= Problem details =
Copy every line of the entries that has the string "smještaja" in it.

= Data for processing =
________________

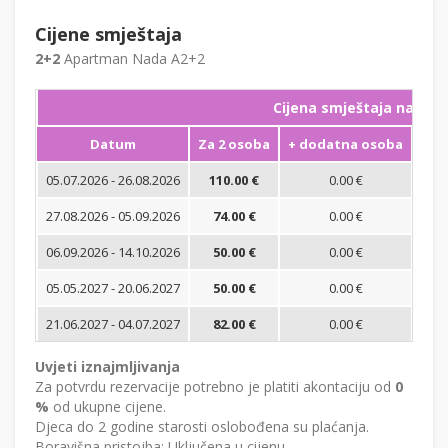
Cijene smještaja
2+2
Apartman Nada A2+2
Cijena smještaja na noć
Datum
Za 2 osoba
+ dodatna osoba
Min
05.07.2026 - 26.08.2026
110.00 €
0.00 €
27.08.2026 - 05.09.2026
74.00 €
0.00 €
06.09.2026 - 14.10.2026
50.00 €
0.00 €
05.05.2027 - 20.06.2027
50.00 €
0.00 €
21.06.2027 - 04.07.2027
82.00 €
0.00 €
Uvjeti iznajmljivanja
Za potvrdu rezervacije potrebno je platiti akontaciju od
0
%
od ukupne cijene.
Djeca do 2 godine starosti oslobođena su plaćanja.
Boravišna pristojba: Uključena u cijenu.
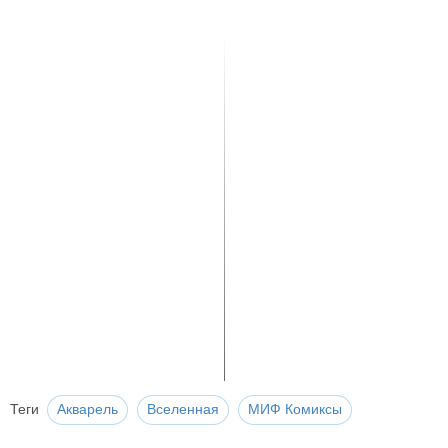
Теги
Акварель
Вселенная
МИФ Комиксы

________________

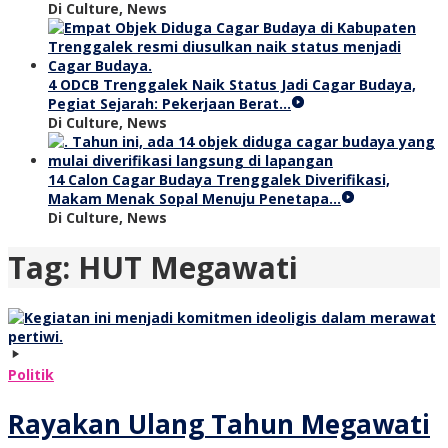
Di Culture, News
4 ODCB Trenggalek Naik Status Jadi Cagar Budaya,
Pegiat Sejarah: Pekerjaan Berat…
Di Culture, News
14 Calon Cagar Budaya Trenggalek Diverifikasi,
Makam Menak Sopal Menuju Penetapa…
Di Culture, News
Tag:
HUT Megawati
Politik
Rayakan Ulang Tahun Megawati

________________

= Solution to the exercise =
Cijene smještaja
Cijena smještaja na noć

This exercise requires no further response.